>>

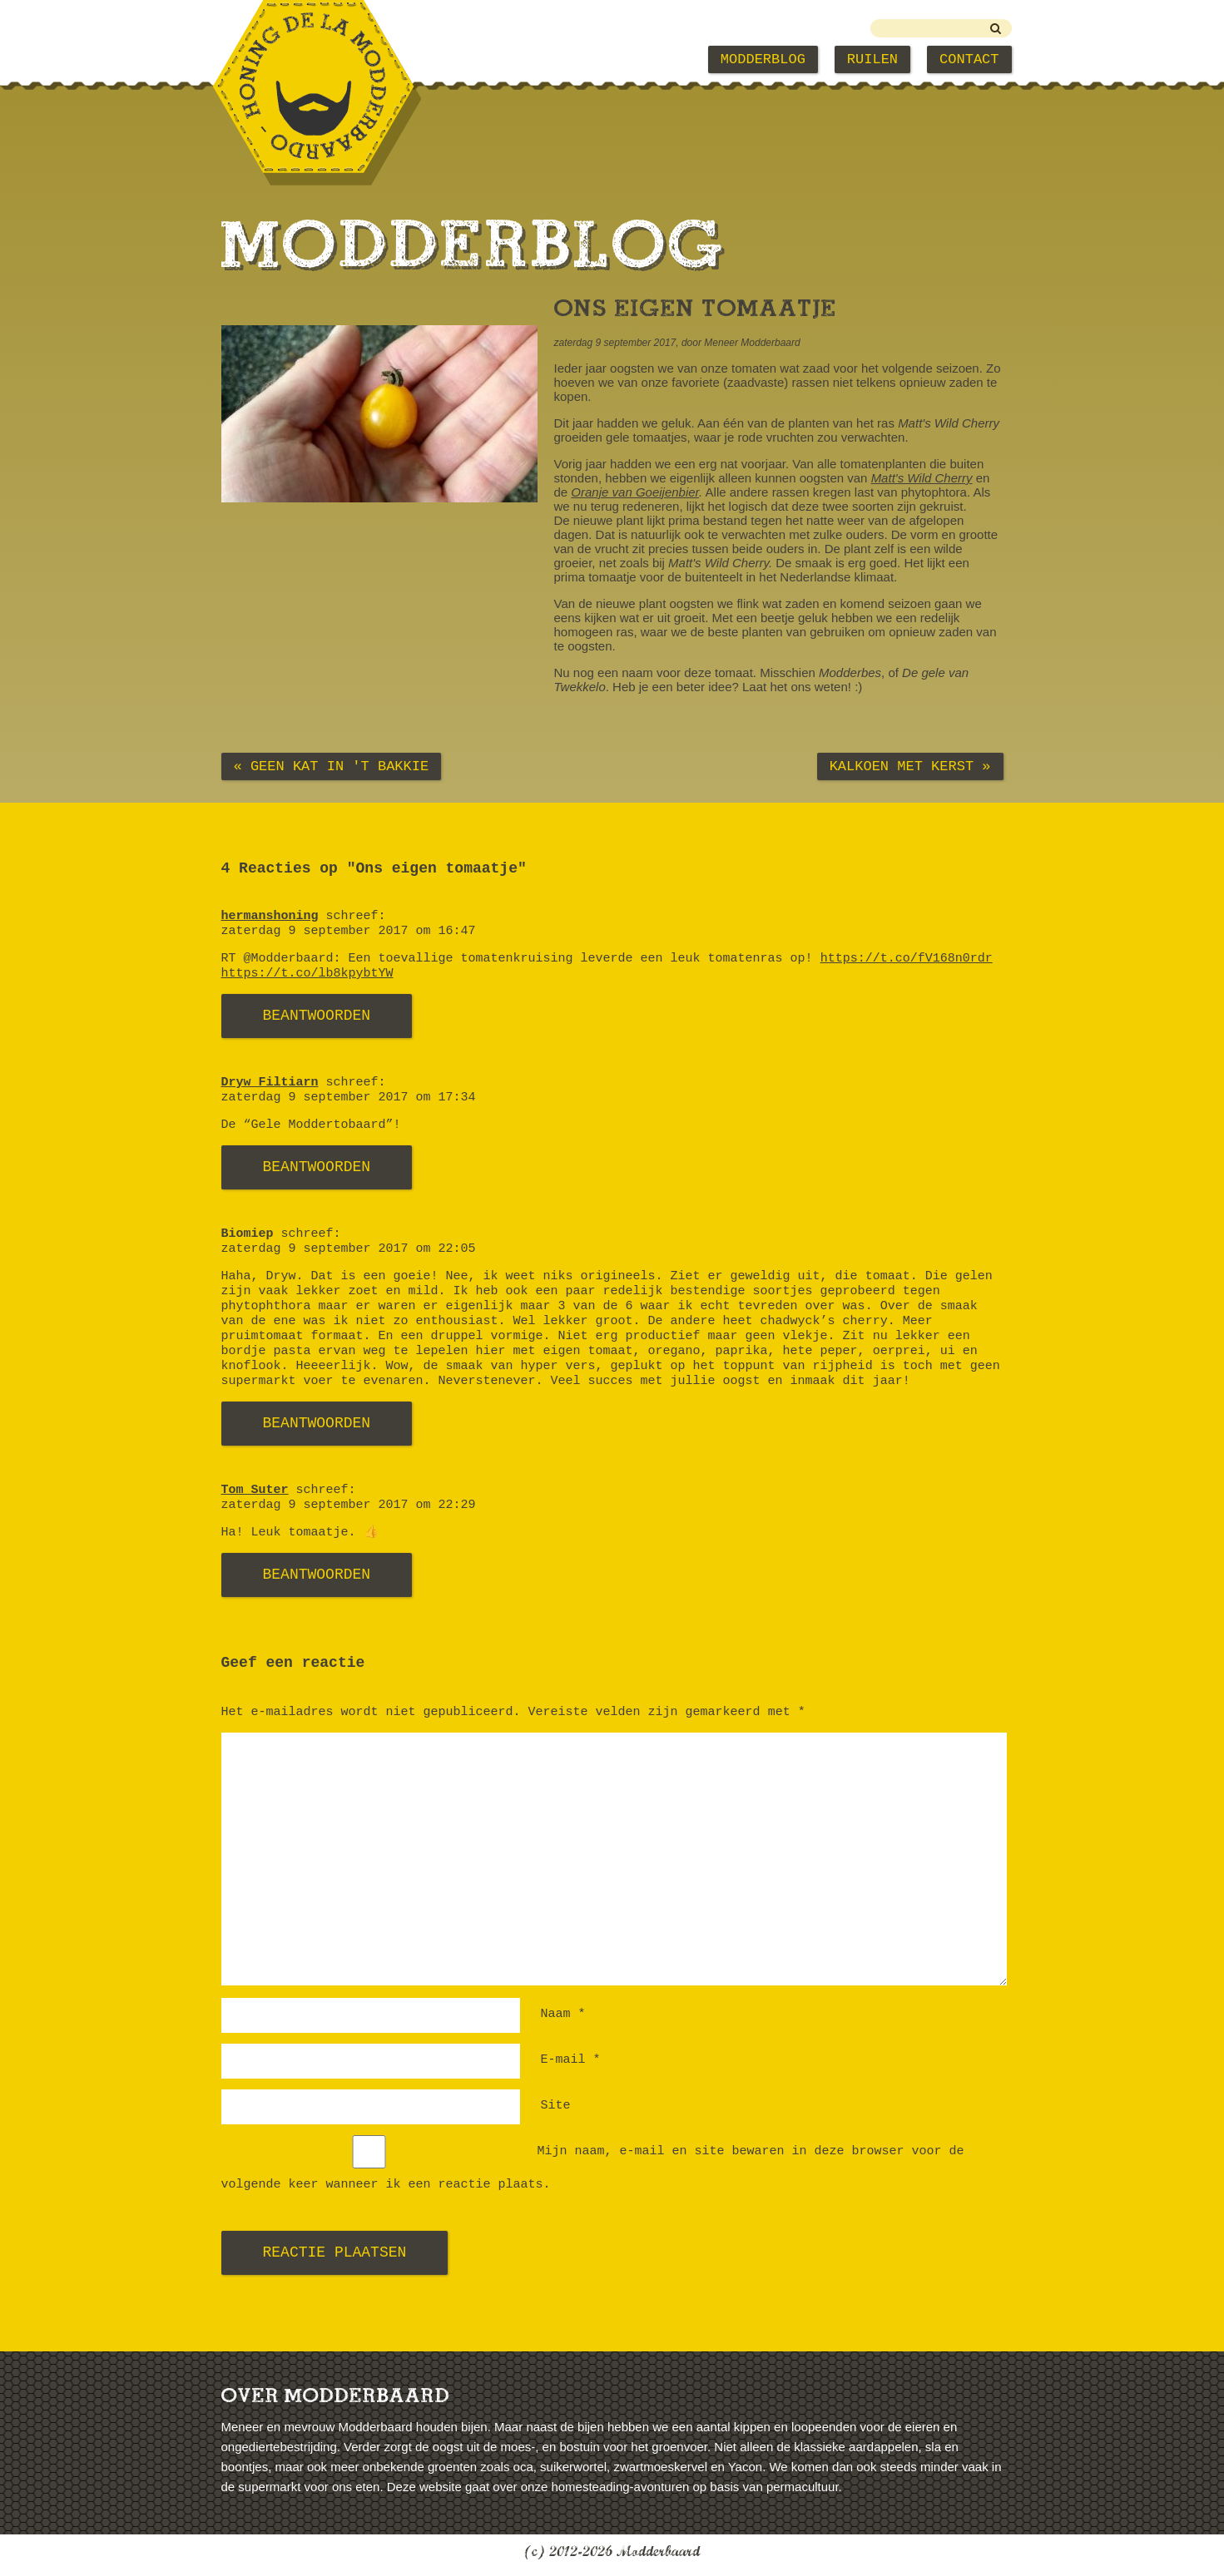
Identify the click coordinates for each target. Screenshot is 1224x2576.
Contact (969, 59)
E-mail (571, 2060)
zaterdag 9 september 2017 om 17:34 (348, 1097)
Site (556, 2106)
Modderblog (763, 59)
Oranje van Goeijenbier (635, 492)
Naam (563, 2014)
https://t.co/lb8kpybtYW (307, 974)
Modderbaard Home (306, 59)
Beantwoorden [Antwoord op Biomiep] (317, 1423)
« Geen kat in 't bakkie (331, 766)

<<
>>

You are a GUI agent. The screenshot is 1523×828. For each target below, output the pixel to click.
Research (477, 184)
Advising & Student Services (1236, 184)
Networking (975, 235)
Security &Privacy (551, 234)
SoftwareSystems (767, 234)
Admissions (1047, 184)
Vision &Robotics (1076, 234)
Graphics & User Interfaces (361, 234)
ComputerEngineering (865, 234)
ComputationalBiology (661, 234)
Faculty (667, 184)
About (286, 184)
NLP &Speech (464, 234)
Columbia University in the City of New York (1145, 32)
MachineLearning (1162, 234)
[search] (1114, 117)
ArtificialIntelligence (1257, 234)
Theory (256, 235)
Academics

<<
>>

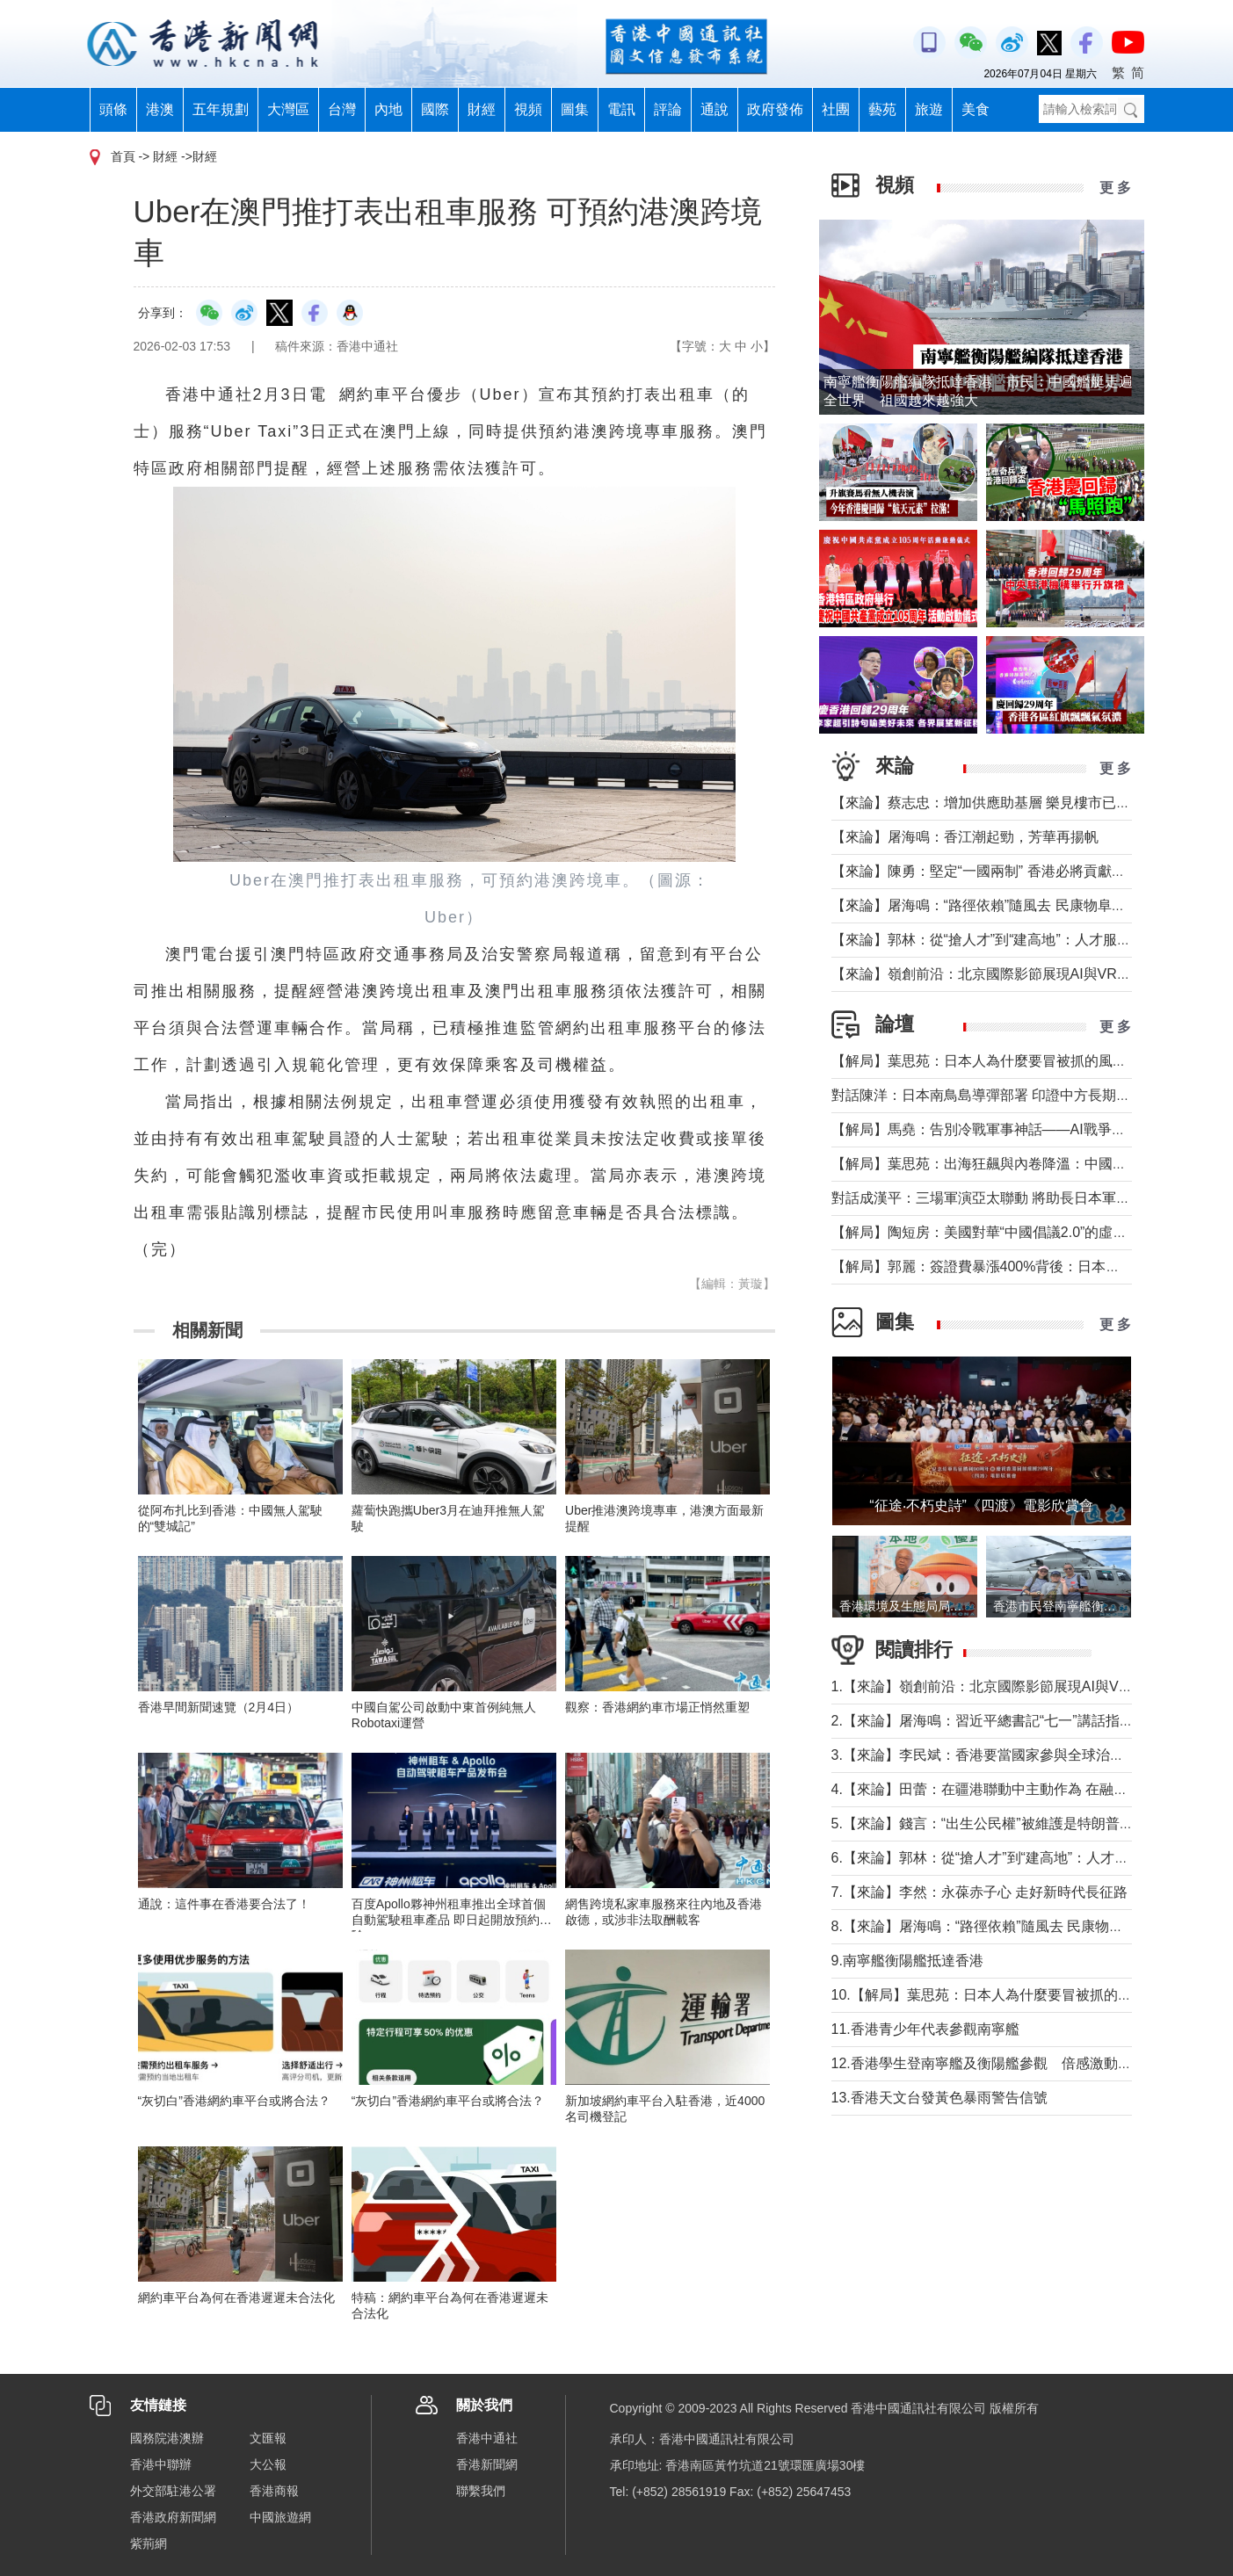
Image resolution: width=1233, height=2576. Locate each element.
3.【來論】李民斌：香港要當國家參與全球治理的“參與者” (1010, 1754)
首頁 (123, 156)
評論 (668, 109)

<<

State the number of lines in the material holding the word "click". Add nothing else.

**Task result**
2